Я ответил, что хотел выделить суть дискуссии, то, что мне представлялось важным.
Горячев бросил взгляд на мой портфель. Я достал другую рукопись. Щурясь от дыма зажатой в углу рта папиросы, Горячев быстро переворачивал страницы, читал по диагонали – профессиональный навык. Потом сложил листы:
– Ты пытаешься замахнуться на художественную литературу, а скатываешься на публицистику. Твой конек – научно-популярный очерк. Перестань одевать в плохие сюжеты интересные мысли.
Я ответил, что для меня неважно, в какой жанр вложены мои мысли.
– Для публикации важно, – возразил Горячев.
– Я пока не думаю о публикации.
– Тогда зачем пишешь?
Я достал из портфеля блокнот:
– В вашем выступлении, Павел Львович, вы упомянули Дидро. Я заглянул в сочинения этого философа. Позвольте, я зачитаю одно его высказывание: «Природа напоминает женщину, любящую переодеваться, – ее разнообразные наряды, от которых ускользает то одна часть тела, то другая, дают надежду настойчивым поклонникам некогда узнать ее всю». – Потом со всей серьезностью заявил: – Я пытаюсь узнать природу… всю.

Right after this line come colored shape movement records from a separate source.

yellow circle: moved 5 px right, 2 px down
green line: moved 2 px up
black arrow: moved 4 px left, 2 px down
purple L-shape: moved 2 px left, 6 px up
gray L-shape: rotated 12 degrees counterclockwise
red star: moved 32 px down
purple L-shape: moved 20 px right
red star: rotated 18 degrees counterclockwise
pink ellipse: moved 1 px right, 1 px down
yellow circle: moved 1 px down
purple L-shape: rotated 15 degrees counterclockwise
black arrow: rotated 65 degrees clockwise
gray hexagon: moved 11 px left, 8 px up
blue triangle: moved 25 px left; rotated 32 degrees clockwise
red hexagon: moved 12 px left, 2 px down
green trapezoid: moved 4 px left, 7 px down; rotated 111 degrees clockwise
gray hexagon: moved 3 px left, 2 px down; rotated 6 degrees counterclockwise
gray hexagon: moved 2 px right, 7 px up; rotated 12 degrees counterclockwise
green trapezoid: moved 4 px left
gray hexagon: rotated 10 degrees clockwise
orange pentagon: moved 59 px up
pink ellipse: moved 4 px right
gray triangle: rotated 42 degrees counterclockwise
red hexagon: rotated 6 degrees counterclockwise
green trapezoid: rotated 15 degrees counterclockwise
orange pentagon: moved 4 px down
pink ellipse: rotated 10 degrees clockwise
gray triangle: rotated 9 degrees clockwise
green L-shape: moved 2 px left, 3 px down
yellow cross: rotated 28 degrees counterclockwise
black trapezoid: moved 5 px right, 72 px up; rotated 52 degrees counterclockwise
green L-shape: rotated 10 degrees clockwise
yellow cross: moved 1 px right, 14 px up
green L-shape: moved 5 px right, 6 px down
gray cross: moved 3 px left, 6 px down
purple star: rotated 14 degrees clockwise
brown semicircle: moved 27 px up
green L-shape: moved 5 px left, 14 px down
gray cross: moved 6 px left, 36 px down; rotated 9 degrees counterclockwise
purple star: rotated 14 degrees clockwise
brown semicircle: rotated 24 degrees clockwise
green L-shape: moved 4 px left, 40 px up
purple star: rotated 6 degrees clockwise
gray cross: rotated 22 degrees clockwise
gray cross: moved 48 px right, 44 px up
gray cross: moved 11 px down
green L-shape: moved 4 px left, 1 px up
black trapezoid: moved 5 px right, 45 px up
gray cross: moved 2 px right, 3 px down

– Вот этими рассуждательствами? – Горячев кивнул на рукописи.
– Посредством этих рассуждений.
– Ты, Леня, мудрствуешь. Наука постоянно продуцирует знания. Читать надо больше.
– Я не о том, я говорю о природе в целом.
– Хочешь объять необъятное?
– Почему бы нет? Пытаемся же мы объять разумением атом, хотя, по Ленину, атом неисчерпаем.